Controls how timestamp gaps in NCS files are handled.
If None (default), a ValueError is raised when gaps are detected, with a
detailed gap report showing the number, size, and location of each gap.
If a float value is provided, gaps smaller than this threshold (in milliseconds)
are ignored, and gaps larger than this threshold create new segments.
Use gap_tolerance_ms=0.0 to segment on all detected gaps.
strict_gap_mode : bool | None, default: None
.. deprecated::
Use ``gap_tolerance_ms`` instead. Will be removed in version 0.16.
If explicitly set, uses legacy gap detection behavior:
strict_gap_mode=True uses tight tolerance (0.2 sample intervals),
strict_gap_mode=False uses loose tolerance (quarter of 512-sample packet).
Notes
-----
* This IO supports NCS, NEV, NSE and NTT file formats (not NVT or NRD yet)
* These variations of header format and possible differences between the stated sampling frequency
and actual sampling frequency can create apparent time discrepancies in .Ncs files. Additionally,
the Neuralynx recording software can start and stop recording while continuing to write samples
to a single .Ncs file, which creates larger gaps in the time sequences of the samples.
* This RawIO attempts to correct for these deviations where possible and present a single section of
contiguous samples with one sampling frequency, t_start, and length for each .Ncs file. These
sections are determined by the NcsSectionsFactory class.

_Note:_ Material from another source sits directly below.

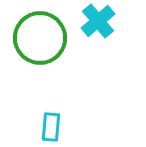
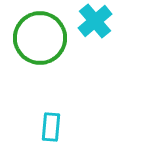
cyan cross: moved 3 px left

In the
event the gaps are larger, this RawIO only provides the samples from the first section as belonging
to one Segment.
Examples
--------
>>> import neo.rawio
>>> reader = neo.rawio.NeuralynxRawIO(dirname='Cheetah_v5.5.1/original_data')
>>> reader.parse_header()
Inspect all files in the directory.
>>> print(reader)
Display all information about signal channels, units, segment size....
"""
extensions = ["nse", "ncs", "nev", "ntt", "nvt", "nrd"] # nvt and nrd are not yet supported
rawmode = "one-dir"
_ncs_dtype = [
("timestamp", "uint64"),
("channel_id", "uint32"),
("sample_rate", "uint32"),
("nb_valid", "uint32"),
("samples", "int16", NcsSection._RECORD_SIZE),
]
# Filter parameter keys used for stream differentiation
_filter_keys = [
"DSPLowCutFilterEnabled",
"DspLowCutFrequency",
"DspLowCutFilterType",
"DspLowCutNumTaps",
"DSPHighCutFilterEnabled",
"DspHighCutFrequency",
"DspHighCutFilterType",
"DspHighCutNumTaps",
"DspDelayCompensation",
"DspFilterDelay_µs",
]
def __init__(
self,
dirname="",
include_filenames=None,
exclude_filenames=None,
keep_original_times=False,
gap_tolerance_ms=None,
strict_gap_mode=None,
filename=None,
exclude_filename=None,
**kargs,
):
if not dirname:
raise ValueError("`dirname` cannot be empty.")
if filename is not None:
include_filenames = [filename]
warnings.warn(
"`filename` is deprecated and will be removed in version 1.0. Please use `include_filenames` instead"
)
if exclude_filename is not None:
if isinstance(exclude_filename, str):
exclude_filenames = [exclude_filename]
else:
exclude_filenames = exclude_filename
warnings.warn(
"`exclude_filename` is deprecated and will be removed in version 1.0. Please use `exclude_filenames` instead"
)
if include_filenames is None:
include_filenames = []
elif isinstance(include_filenames, str):
include_filenames = [include_filenames]
if exclude_filenames is None:
exclude_filenames = []
elif isinstance(exclude_filenames, str):
exclude_filenames = [exclude_filenames]
if include_filenames:
self.rawmode = "multiple-files"
else:
self.rawmode = "one-dir"
# Handle gap_tolerance_ms and deprecated strict_gap_mode
if strict_gap_mode is not None:
warnings.warn(
"`strict_gap_mode` is deprecated and will be removed in version 0.16. "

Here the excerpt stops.